President Trump doubled-down on his online criticism of Judge James Robart on Sunday, saying the federal judge and the court would be to blame "if something happens".
The State Department and Homeland Security acted swiftly to the suspension of the travel ban and all valid visas that were cancelled after the initial executive order were reinstated.
The hearing was one of a series of legal challenges to the measure the new Republican president signed last week, which blocked people holding passports from Iran, Iraq, Libya, Somalia, Sudan, Syria and Yemen. Some travelers overseas were turned back from flights into the United States, crowds of hundreds of people packed into arrival areas to protest and legal objections were filed across the country.
In court, Washington Solicitor General Noah Purcell said the focus of the state's legal challenge was the way the President's order targeted Islam. On Friday, a federal judge in MA sided with the Trump administration.
"At the earliest possible time, the Department of Justice intends to file an emergency stay of this order and defend the executive order of the President, which we believe is lawful and appropriate".
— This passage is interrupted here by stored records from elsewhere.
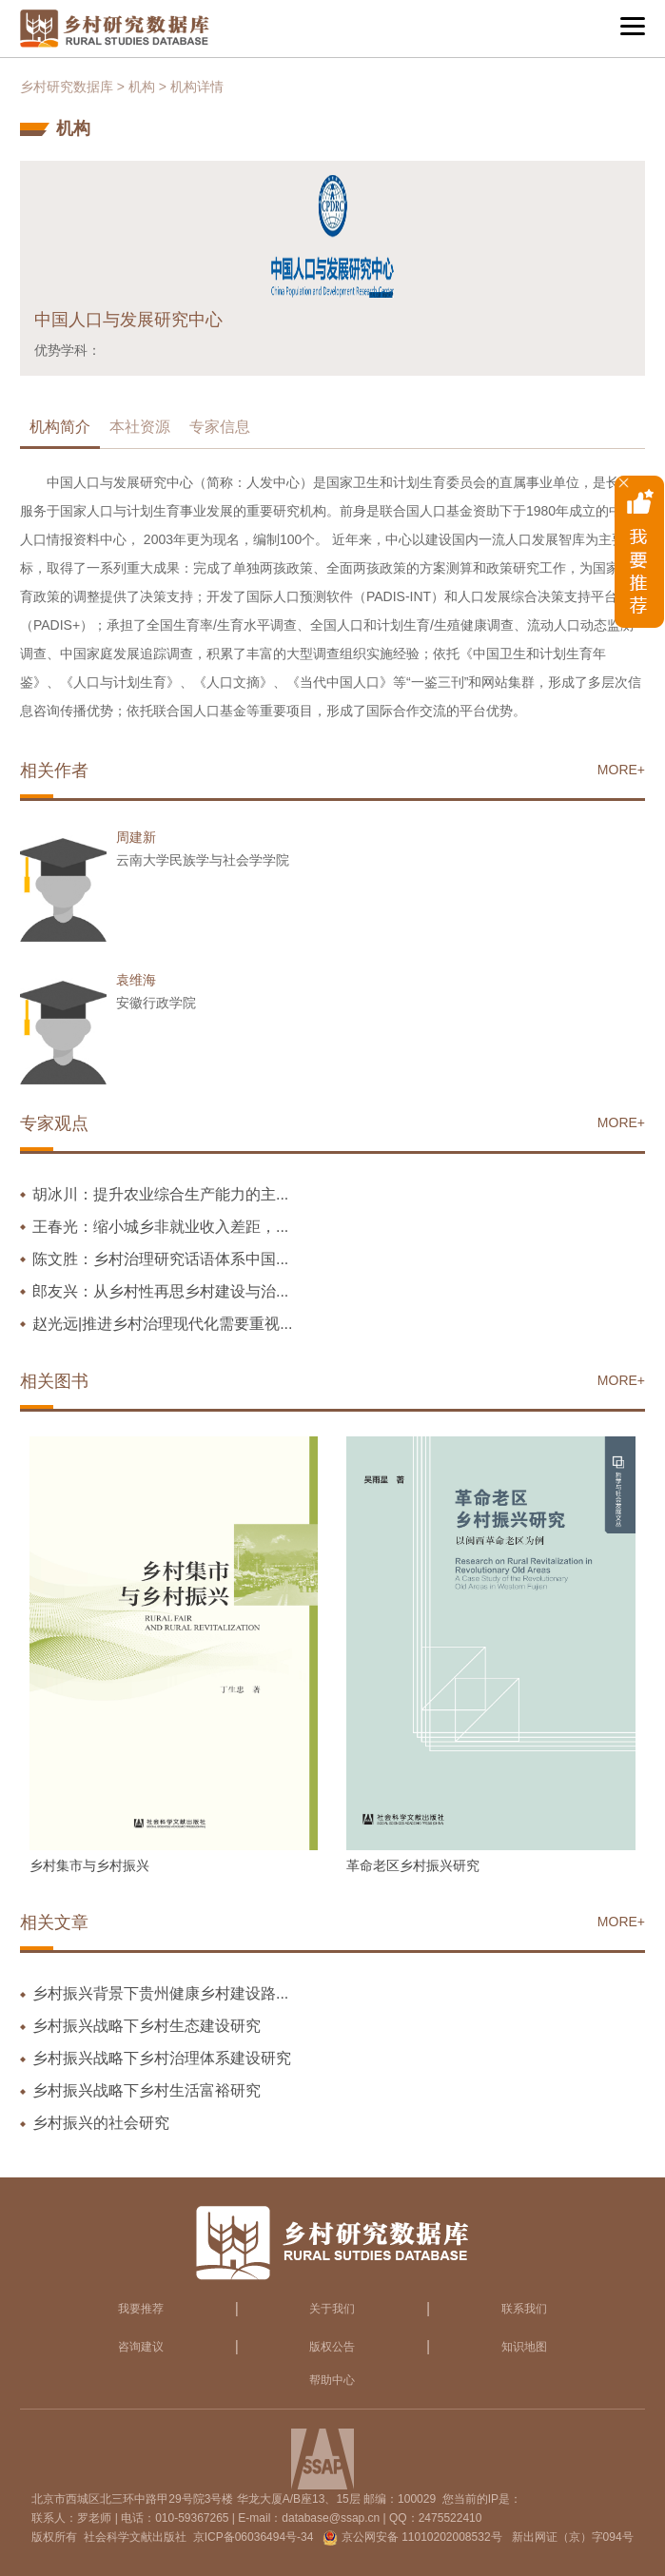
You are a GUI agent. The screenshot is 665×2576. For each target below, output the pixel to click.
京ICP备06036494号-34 (253, 2537)
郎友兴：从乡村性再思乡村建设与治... (160, 1291)
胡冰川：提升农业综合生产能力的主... (160, 1194)
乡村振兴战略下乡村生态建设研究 (146, 2026)
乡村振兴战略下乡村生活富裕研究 (146, 2090)
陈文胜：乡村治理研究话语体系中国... (160, 1259)
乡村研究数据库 (66, 86)
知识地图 (524, 2346)
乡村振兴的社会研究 (100, 2123)
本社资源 (139, 427)
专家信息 (219, 427)
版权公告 (332, 2346)
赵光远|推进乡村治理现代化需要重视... (162, 1324)
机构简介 (59, 427)
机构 (141, 86)
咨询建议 (141, 2346)
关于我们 (332, 2308)
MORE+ (621, 769)
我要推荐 (141, 2308)
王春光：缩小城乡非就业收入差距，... (160, 1227)
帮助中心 (332, 2380)
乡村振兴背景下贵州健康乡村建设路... (160, 1993)
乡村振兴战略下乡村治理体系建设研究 (161, 2058)
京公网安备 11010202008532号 (422, 2537)
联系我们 (524, 2308)
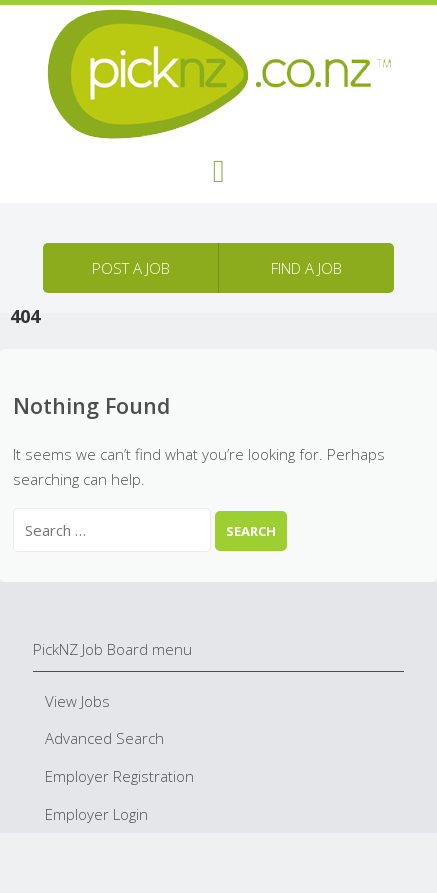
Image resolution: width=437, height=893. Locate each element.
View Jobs (77, 701)
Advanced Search (104, 738)
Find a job (306, 268)
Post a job (131, 268)
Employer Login (96, 814)
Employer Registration (119, 776)
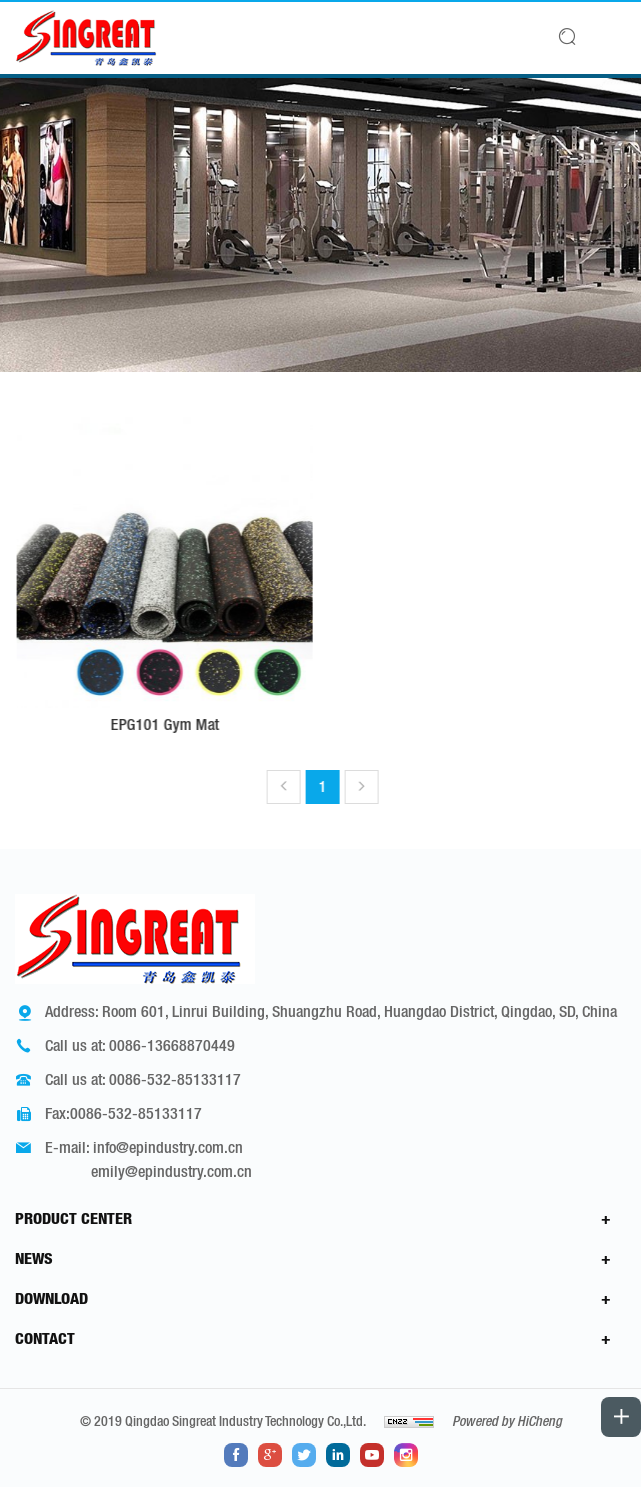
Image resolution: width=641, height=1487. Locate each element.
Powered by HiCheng (507, 1421)
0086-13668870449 (172, 1045)
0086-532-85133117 (175, 1079)
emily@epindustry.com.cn (171, 1171)
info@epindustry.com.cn (168, 1147)
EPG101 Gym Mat (178, 724)
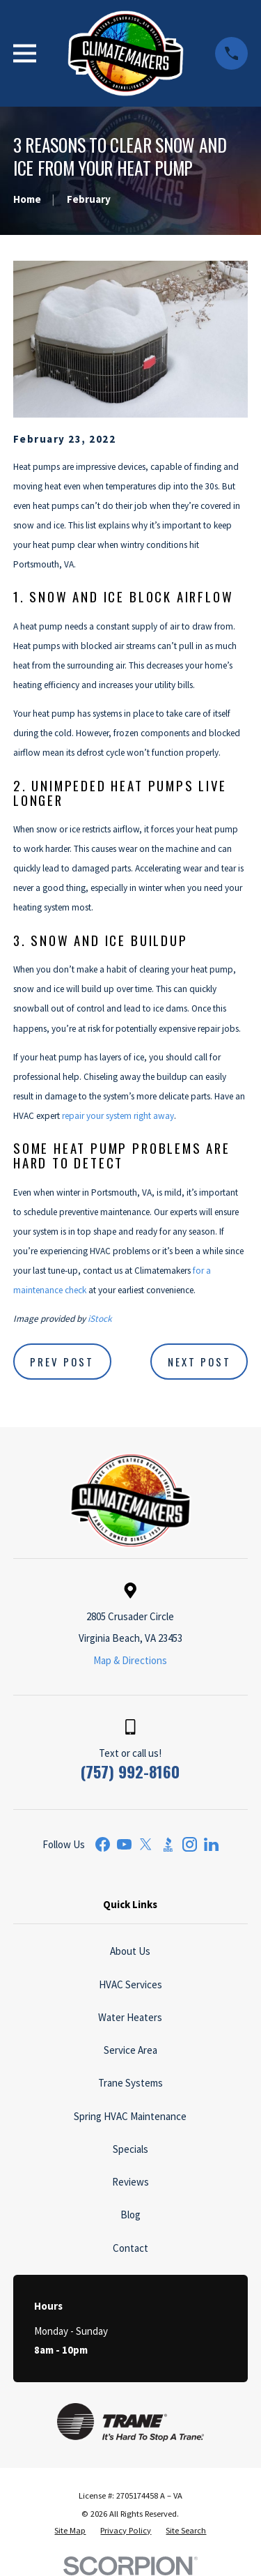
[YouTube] (124, 1844)
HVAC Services (130, 1984)
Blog (130, 2214)
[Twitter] (146, 1844)
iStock (100, 1319)
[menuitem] (70, 2531)
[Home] (126, 53)
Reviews (130, 2181)
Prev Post (62, 1361)
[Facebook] (102, 1844)
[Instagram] (189, 1844)
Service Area (130, 2050)
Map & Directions (130, 1660)
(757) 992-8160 (130, 1771)
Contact (130, 2248)
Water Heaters (130, 2017)
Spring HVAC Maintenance (130, 2116)
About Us (130, 1951)
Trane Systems (130, 2082)
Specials (130, 2149)
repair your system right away (118, 1116)
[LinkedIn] (211, 1844)
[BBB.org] (168, 1844)
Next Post (199, 1361)
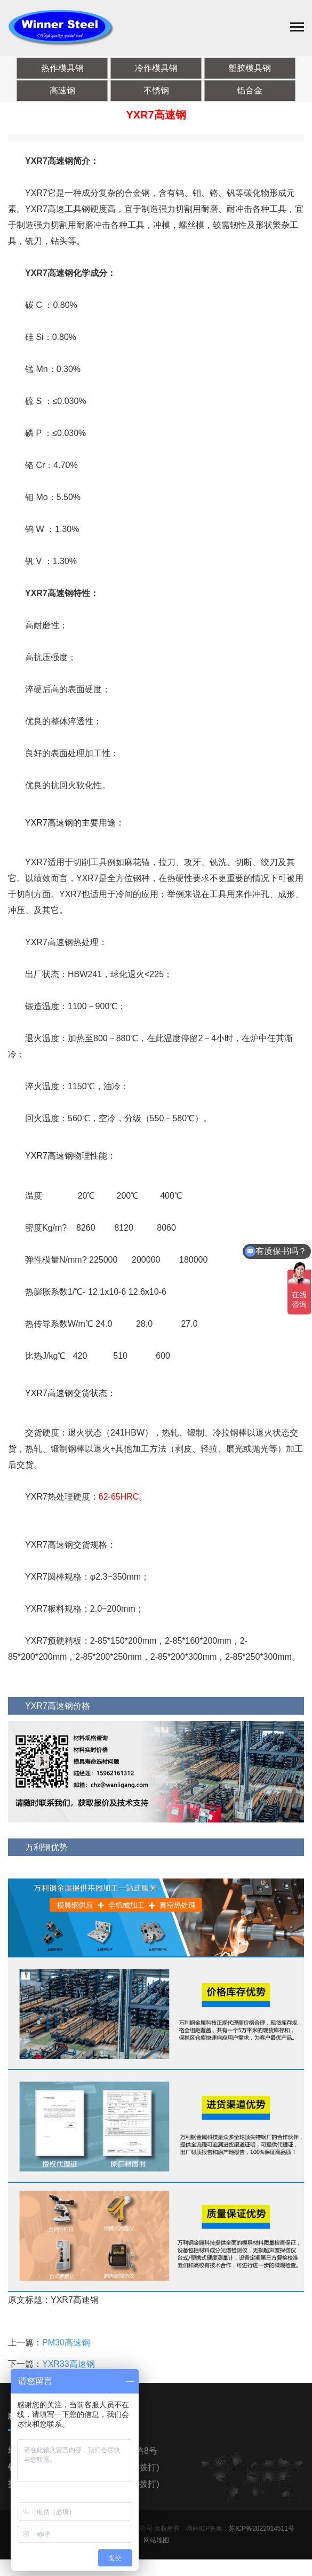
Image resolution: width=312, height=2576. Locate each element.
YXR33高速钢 (68, 2366)
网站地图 (156, 2543)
The panel that will decide whether to immediately block the ruling includes three judges appointed by former Republican president George W. Bush and two former Democratic presidents, Jimmy Carter and Barack Obama. "You're here arguing we have to protect from these individuals from these countries, and there's no support for that". The order barred citizens from seven Muslim-majority countries from entering the United States for 90 days, all refugees for 120 days and refugees from Syria indefinitely.
According to a State official, the department Saturday has "reversed the provisional revocation of visas".
The State Department is also following similar procedural actions.
Amazon and Expedia, both based in Washington state, also argued the restrictions were harming their businesses.
I have said from the beginning: "it is not the loudest voice that prevails in the courtroom, it is the Constitution, and that's what we heard from Judge Robart today".